=== Section Start ===
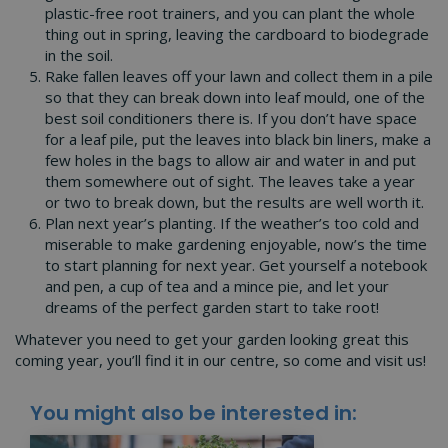
plastic-free root trainers, and you can plant the whole
thing out in spring, leaving the cardboard to biodegrade
in the soil.
Rake fallen leaves off your lawn and collect them in a pile
so that they can break down into leaf mould, one of the
best soil conditioners there is. If you don’t have space
for a leaf pile, put the leaves into black bin liners, make a
few holes in the bags to allow air and water in and put
them somewhere out of sight. The leaves take a year
or two to break down, but the results are well worth it.
Plan next year’s planting. If the weather’s too cold and
miserable to make gardening enjoyable, now’s the time
to start planning for next year. Get yourself a notebook
and pen, a cup of tea and a mince pie, and let your
dreams of the perfect garden start to take root!
Whatever you need to get your garden looking great this
coming year, you’ll find it in our centre, so come and visit us!
You might also be interested in:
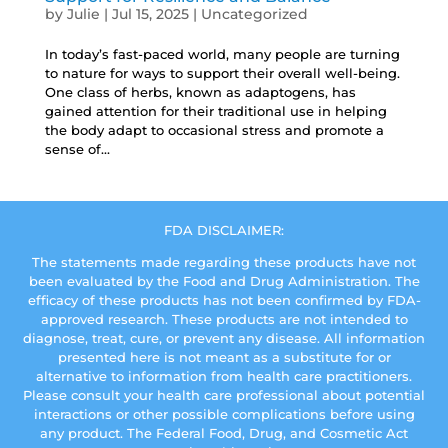
by
Julie
|
Jul 15, 2025
|
Uncategorized
In today’s fast-paced world, many people are turning
to nature for ways to support their overall well-being.
One class of herbs, known as adaptogens, has
gained attention for their traditional use in helping
the body adapt to occasional stress and promote a
sense of...
FDA DISCLAIMER:
The statements made regarding these products have not
been evaluated by the Food and Drug Administration. The
efficacy of these products has not been confirmed by FDA-
approved research. These products are not intended to
diagnose, treat, cure, or prevent any disease. All information
presented here is not meant as a substitute for or
alternative to information from health care practitioners.
Please consult your health care professional about potential
interactions or other possible complications before using
any product. The Federal Food, Drug, and Cosmetic Act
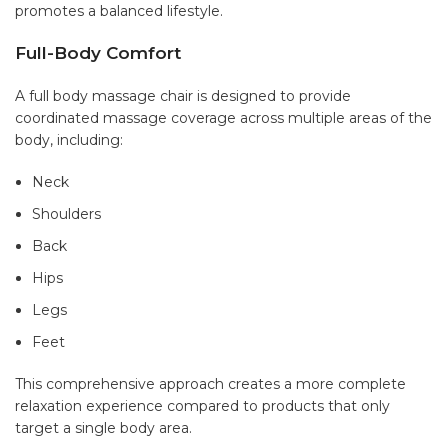
promotes a balanced lifestyle.
Full-Body Comfort
A full body massage chair
is designed to provide
coordinated massage coverage across multiple areas of the
body, including:
Neck
Shoulders
Back
Hips
Legs
Feet
This comprehensive approach creates a more complete
relaxation experience compared to products that only
target a single body area.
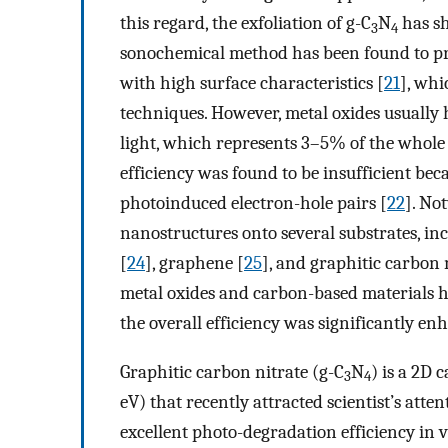
this regard, the exfoliation of g-C
N
has sh
3
4
sonochemical method has been found to pro
with high surface characteristics [
21
], whi
techniques. However, metal oxides usually
light, which represents 3–5% of the whole 
efficiency was found to be insufficient bec
photoinduced electron-hole pairs [
22
]. No
nanostructures onto several substrates, in
[
24
], graphene [
25
], and graphitic carbon 
metal oxides and carbon-based materials ha
the overall efficiency was significantly en
Graphitic carbon nitrate (g-C
N
) is a 2D
3
4
eV) that recently attracted scientist’s att
excellent photo-degradation efficiency in vi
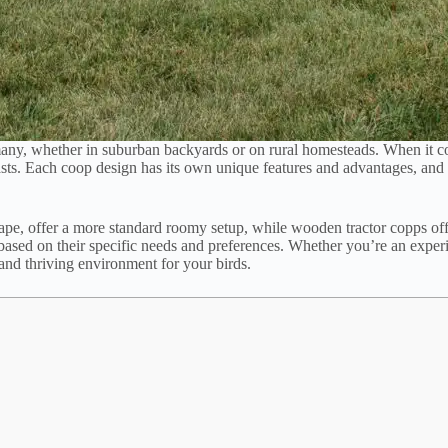
any, whether in suburban backyards or on rural homesteads. When it 
ts. Each coop design has its own unique features and advantages, and c
pe, offer a more standard roomy setup, while wooden tractor copps offer
based on their specific needs and preferences. Whether you’re an exper
 and thriving environment for your birds.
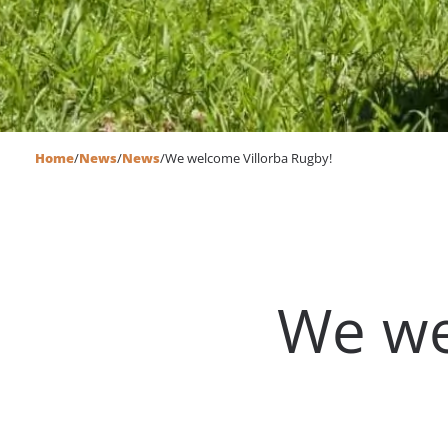
Home
/
News
/
News
/
We welcome Villorba Rugby!
We we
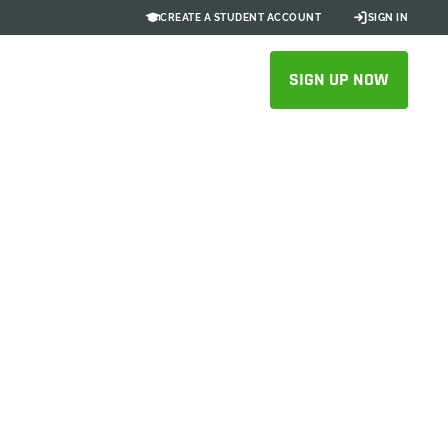
CREATE A STUDENT ACCOUNT
SIGN IN
SIGN UP NOW
5X Faster
laboration
n
 spend more time bringing new play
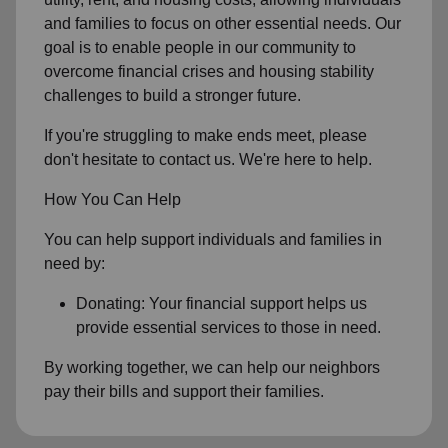
and families to focus on other essential needs. Our
goal is to enable people in our community to
overcome financial crises and housing stability
challenges to build a stronger future.
If you're struggling to make ends meet, please
don't hesitate to contact us. We're here to help.
How You Can Help
You can help support individuals and families in
need by:
Donating: Your financial support helps us
provide essential services to those in need.
By working together, we can help our neighbors
pay their bills and support their families.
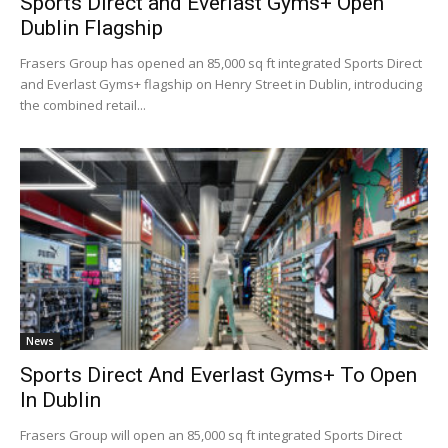
Sports Direct and Everlast Gyms+ Open
Dublin Flagship
Frasers Group has opened an 85,000 sq ft integrated Sports Direct
and Everlast Gyms+ flagship on Henry Street in Dublin, introducing
the combined retail...
News
Sports Direct And Everlast Gyms+ To Open
In Dublin
Frasers Group will open an 85,000 sq ft integrated Sports Direct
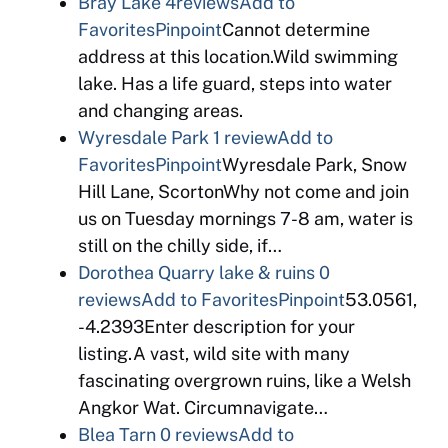
Bray Lake
4reviews
Add to
Favorites
Pinpoint
Cannot determine
address at this location.Wild swimming
lake. Has a life guard, steps into water
and changing areas.
Wyresdale Park
1 review
Add to
Favorites
Pinpoint
Wyresdale Park, Snow
Hill Lane, ScortonWhy not come and join
us on Tuesday mornings 7-8 am, water is
still on the chilly side, if…
Dorothea Quarry lake & ruins
0
reviews
Add to Favorites
Pinpoint
53.0561,
-4.2393Enter description for your
listing.A vast, wild site with many
fascinating overgrown ruins, like a Welsh
Angkor Wat. Circumnavigate…
Blea Tarn
0 reviews
Add to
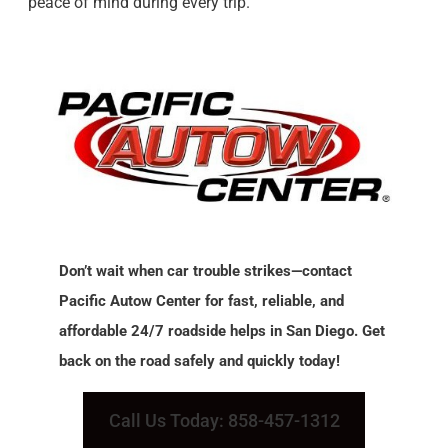
peace of mind during every trip.
Don’t wait when car trouble strikes—contact
Pacific Autow Center for fast, reliable, and
affordable 24/7 roadside helps in San Diego. Get
back on the road safely and quickly today!
Call Us Today: 858-457-1312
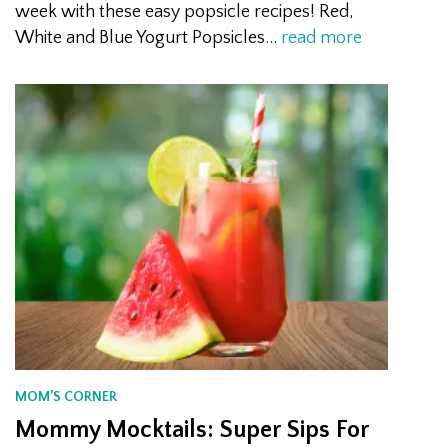
week with these easy popsicle recipes! Red,
White and Blue Yogurt Popsicles…
read more
MOM’S CORNER
Mommy Mocktails: Super Sips For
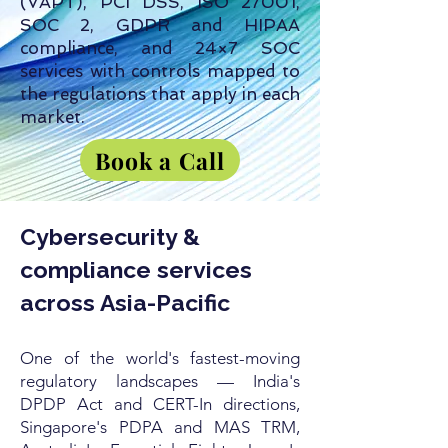
(VAPT), PCI DSS, ISO 27001,
SOC 2, GDPR and HIPAA
compliance, and 24×7 SOC
services with controls mapped to
the regulations that apply in each
market.
Book a Call
Cybersecurity &
compliance services
across Asia-Pacific
One of the world's fastest-moving
regulatory landscapes — India's
DPDP Act and CERT-In directions,
Singapore's PDPA and MAS TRM,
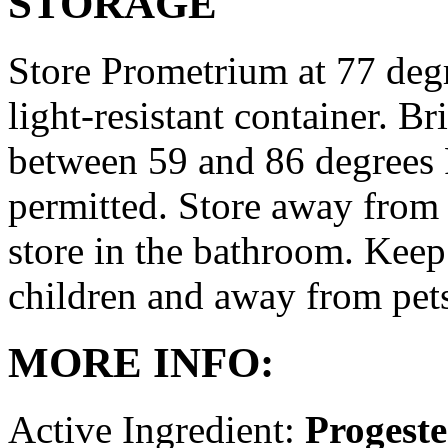
STORAGE
Store Prometrium at 77 degr
light-resistant container. Br
between 59 and 86 degrees 
permitted. Store away from 
store in the bathroom. Keep
children and away from pet
MORE INFO:
Active Ingredient:
Progest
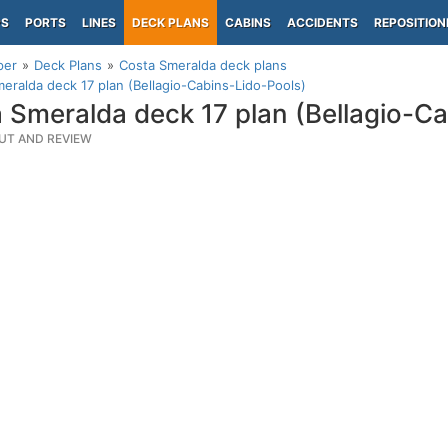
PS
PORTS
LINES
DECK PLANS
CABINS
ACCIDENTS
REPOSITION
per
Deck Plans
Costa Smeralda deck plans
eralda deck 17 plan (Bellagio-Cabins-Lido-Pools)
 Smeralda deck 17 plan (Bellagio-C
UT AND REVIEW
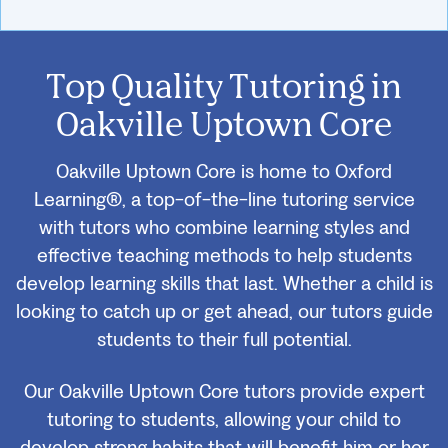
Top Quality Tutoring in
Oakville Uptown Core
Oakville Uptown Core is home to Oxford
Learning®, a top-of-the-line tutoring service
with tutors who combine learning styles and
effective teaching methods to help students
develop learning skills that last. Whether a child is
looking to catch up or get ahead, our tutors guide
students to their full potential.
Our Oakville Uptown Core tutors provide expert
tutoring to students, allowing your child to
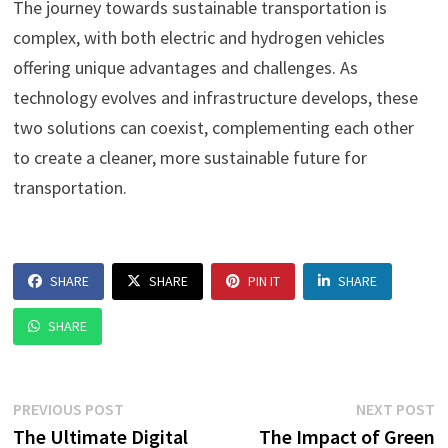
The journey towards sustainable transportation is
complex, with both electric and hydrogen vehicles
offering unique advantages and challenges. As
technology evolves and infrastructure develops, these
two solutions can coexist, complementing each other
to create a cleaner, more sustainable future for
transportation.
SHARE
SHARE
PIN IT
SHARE
SHARE
Post
Previous
N
PREVIOUS POST
NEXT POST
post:
p
The Ultimate Digital
The Impact of Green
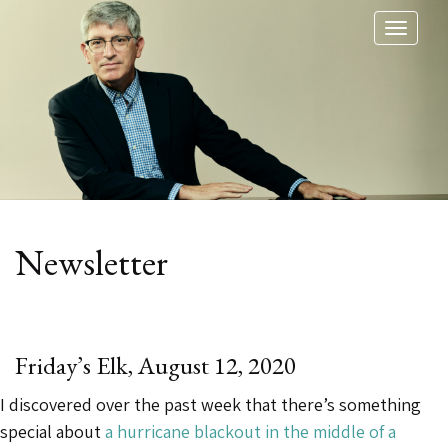
Toggl
naviga
Category:
Newsletter
Friday’s Elk, August 12, 2020
I discovered over the past week that there’s something
special about
a hurricane blackout in the middle of a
=== Section End ===
* _Instructions to follow_: Considering only the data above, return the lines in which "areas" occurs.

* _Task output_:
coordinated massage coverage across multiple areas of the
and changing areas.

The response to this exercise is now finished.